_What is required_
Please repeat the records below exactly, skipping any pictures.

_Excerpted records_
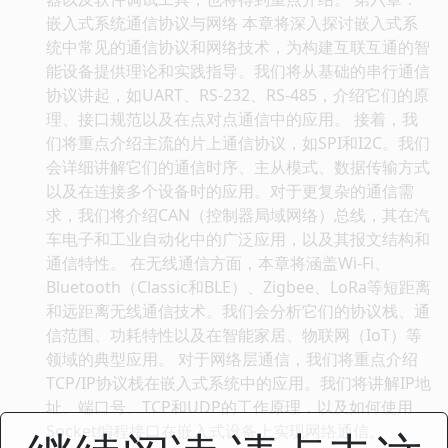
嵌入式系统通信协议与网络 本章将深入探讨嵌入式系
统中常见的通信协议和网络技术，为构建互联互通的智
能设备提供理论和实践指导。我们将从基础的串行通信
协议讲起，如UART、RS-232、RS-485，介绍它们的原
理、接口规范以及在点对点通信中的应用。 接着，我
们将重点介绍主流的片上通信协议，如SPI和I2C。我们
会详细讲解它们的通信时序、主从模式、数据传输方式
以及在连接多个设备时的应用。对于更复杂的通信需
求，我们将介绍CAN（控制器局域网络）总线，其在汽
车电子和工业自动化中的广泛应用，以及其报文结构和
通信特性。 在无线通信方面，本章将涵盖Wi-Fi、
Bluetooth（Classic和BLE）、Zigbee、LoRa等短距离
和远距离无线通信技术。我们会分析它们的协议栈、通
信范围、功耗特性以及在智能家居、物联网（IoT）等
领域的典型应用。 对于网络层通信，我们将重点介绍
TCP/IP协议栈在嵌入式系统中的应用。我们将讲解IP地
址、端口号、TCP和UDP的工作原理，以及如何使用
Socket编程接口在嵌入式设备上实现网络通信。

_Finished task_
嵌入式系统通信协议与网络 本章将深入探讨嵌入式系
统中常见的通信协议和网络技术，为构建互联互通的智
能设备提供理论和实践指导。我们将从基础的串行通信
协议讲起，如UART、RS-232、RS-485，介绍它们的原
理、接口规范以及在点对点通信中的应用。 接着，我
们将重点介绍主流的片上通信协议，如SPI和I2C。我们
会详细讲解它们的通信时序、主从模式、数据传输方式
以及在连接多个设备时的应用。对于更复杂的通信需
求，我们将介绍CAN（控制器局域网络）总线，其在汽
车电子和工业自动化中的广泛应用，以及其报文结构和
通信特性。 在无线通信方面，本章将涵盖Wi-Fi、
Bluetooth（Classic和BLE）、Zigbee、LoRa等短距离
和远距离无线通信技术。我们会分析它们的协议栈、通
信范围、功耗特性以及在智能家居、物联网（IoT）等
领域的典型应用。 对于网络层通信，我们将重点介绍
TCP/IP协议栈在嵌入式系统中的应用。我们将讲解IP地
址、端口号、TCP和UDP的工作原理，以及如何使用
Socket编程接口在嵌入式设备上实现网络通信。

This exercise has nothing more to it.